Technology is a huge challenge, the more we get into it, the more we move to advancement. In a way or another we can assure you that more than half of the world’s population in 2021 would own at least one car with the following features:
- Navigators ($600 – $7000)
- Digital location on screens ($400 – $ 2000)
- Digital front & back and left & right mirror view ($800 – $ 10,000)
- Internet faculty ($300 – $2500)
- Digital Bluetooth ($150 – $700)
Companies from German, United States, Israel, and Japan are keenly working on more advancement of navigation maps which so far in 2020 has cost more than $100,000. Along with this, they have been researching further on how to keep their eyes on monitoring the vehicle system automatically. The second most important of all is to make the production cost-effective.
For manufacturers to make least costed vehicles, which includes maps for rural areas, where roads are dark and often poorly marked or unmarked. The vehicles would cost around $80,000 each depending upon the design, interior, and exterior by 2022. Road conditions can change much more rapidly in rural areas, where snow is removed and the damage is repaired less frequently.
Bringing Driverless Cars To The Countryside
The solution? A driverless car that can see the road ahead, estimate where the sides of the road or lane are, and create its own map of the route as it goes along. That’s exactly what MIT researchers Paul Ort, Liam Paull, and Daniela Rus have created.

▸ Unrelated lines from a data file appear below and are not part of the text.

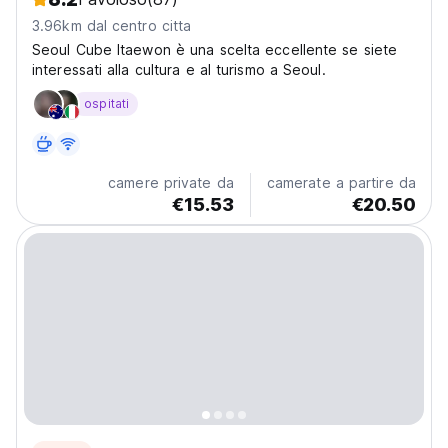
3.96km dal centro citta
Seoul Cube Itaewon è una scelta eccellente se siete
interessati alla cultura e al turismo a Seoul.
ospitati
camere private da
camerate a partire da
€15.53
€20.50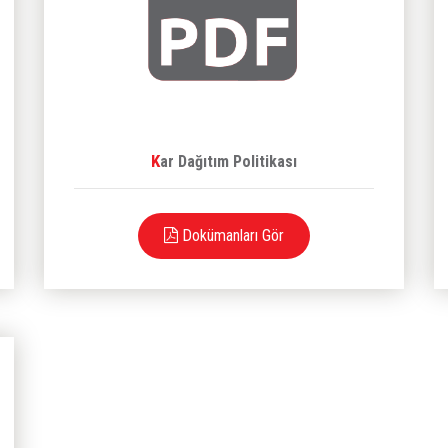
Kar Dağıtım Politikası
Dokümanları Gör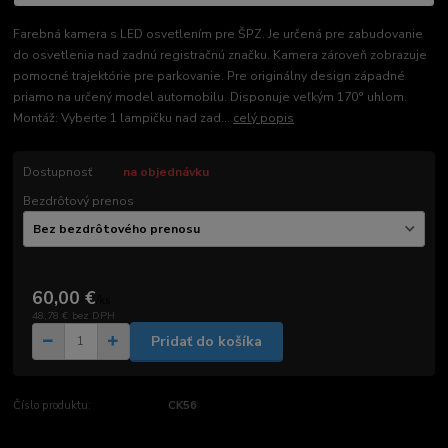
Farebná kamera s LED osvetlením pre ŠPZ. Je určená pre zabudovanie
do osvetlenia nad zadnú registračnú značku. Kamera zároveň zobrazuje
pomocné trajektórie pre parkovanie. Pre originálny design západné
priamo na určený model automobilu. Disponuje veľkým 170° uhlom.
Montáž: Vyberte 1 lampičku nad zad...
celý popis
Dostupnosť
na objednávku
Bezdrôtový prenos
60,00 €
/
ks
48,78 €
bez DPH
Pridať do košíka
Číslo produktu:
CK56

Their new navigational system for self-driving cars uses LIDAR, a type of radio sensor that uses lasers instead of radio waves, to create detailed 3D maps of the road ahead in real-time.

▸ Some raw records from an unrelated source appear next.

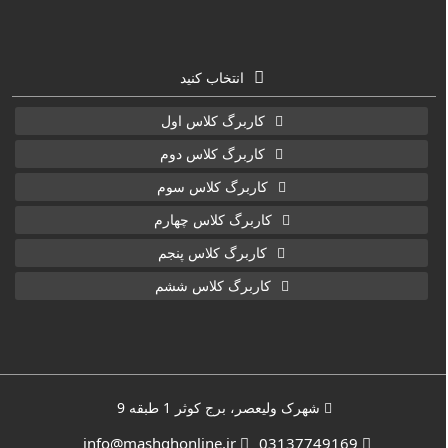
انتخاب کنید
کاربرگ کلاس اول
کاربرگ کلاس دوم
کاربرگ کلاس سوم
کاربرگ کلاس چهارم
کاربرگ کلاس پنجم
کاربرگ کلاس ششم
شهرک ولیعصر، برج کوثر 1 طبقه 9
info@mashghonline.ir
03137749169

The system, which the researchers call MapLite, can allow an autonomous vehicle to form a detailed map extending up to 100 feet ahead. Once it reaches the end of this distance, it creates another map and so on and so forth, until it reaches its destination.

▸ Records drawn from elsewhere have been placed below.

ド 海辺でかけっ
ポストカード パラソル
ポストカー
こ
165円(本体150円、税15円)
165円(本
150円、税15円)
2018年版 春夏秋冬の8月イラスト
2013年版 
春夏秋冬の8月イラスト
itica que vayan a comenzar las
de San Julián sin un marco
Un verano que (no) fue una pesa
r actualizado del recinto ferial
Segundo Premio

Ort and his team have tested MapLite on rural roads in Massachusetts and have found that it can detect obstacles and curves at that distance. Unlike existing navigational systems, MapLite doesn’t rely on road markings, curbs, medians, or other characteristics, instead favoring real-time data of the road ahead and applying only the most basic assumptions about road geography, such as the concept that the road surface will be flatter than the surrounding area.
Technology Companies And Their Team Of Self-Driving Vehicles
The team still has a lot of work to do to ensure that MapLite can tackle changes in elevation, weather conditions, low light, and the appearance of sudden obstacles in unlighted roads. But technology is promising because it could bring public transport to small communities that often don’t even have a public bus system or more than one taxi company. For rural residents, especially senior citizens and the disabled, self-navigating autonomous cars could allow them to remain in their homes and communities despite not being able to drive themselves.
Of course, the benefits extend to urban communities, too. Creating detailed and extensive maps of urban roadways is an inefficient, expensive, and not very effective way to train driverless cars. MapLite, or similar technology, could eliminate the need for those maps, solve many of the current problems with driverless cars, and make the technology more accessible to communities of every size.